China: Excess Liquidity Curbed?

The Economic Times had the following story:

BEIJING: China’s central bank raised the amount of foreign currencies that lenders must keep as reserves, seeking to cool the world’s fastest-growing major economy.

Banks must keep 5% of their foreign-currency deposits as reserves starting May 15, up from 4%, according to a People’s Bank of China circular to lenders. The increase will remove about $1.7 billion from the economy. The decision will make less of the $165 billion of foreign-currency deposits as of March 31 available for lending and investment in the stock market, which surged to a record on Tuesday. It may also ease pressure for appreciation of the Chinese yuan, which has gained 7.5% since July 2005.

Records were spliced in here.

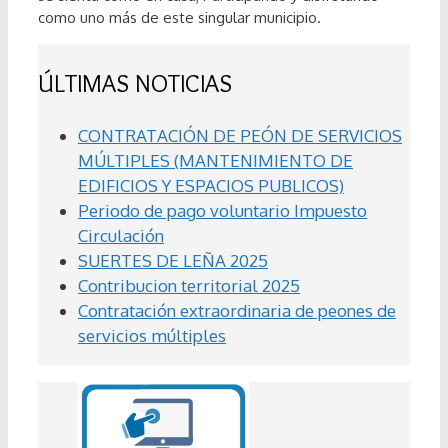
como uno más de este singular municipio.
ÚLTIMAS NOTICIAS
CONTRATACIÓN DE PEÓN DE SERVICIOS
MÚLTIPLES (MANTENIMIENTO DE
EDIFICIOS Y ESPACIOS PUBLICOS)
Periodo de pago voluntario Impuesto
Circulación
SUERTES DE LEÑA 2025
Contribucion territorial 2025
Contratación extraordinaria de peones de
servicios múltiples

“The central bank probably wants to curb excess liquidity and indirectly ease the pressure on the yuan to rise,” said Guo Zhaoyang, a foreign-exchange analyst at China Everbright Bank in Guangzhou. “Too many people may have converted their foreign currencies blindly into the yuan.”

“The bigger news is what’s going on with the yuan, given they accelerated the pace of appreciation on Tuesday,” said Steve Rowles, an analyst with CFC Seymour in Hong Kong. “The story is inflation could be just coming into the China market and a stronger currency could help tackle that.”

Lots of thoughts on this, but I will let others comment.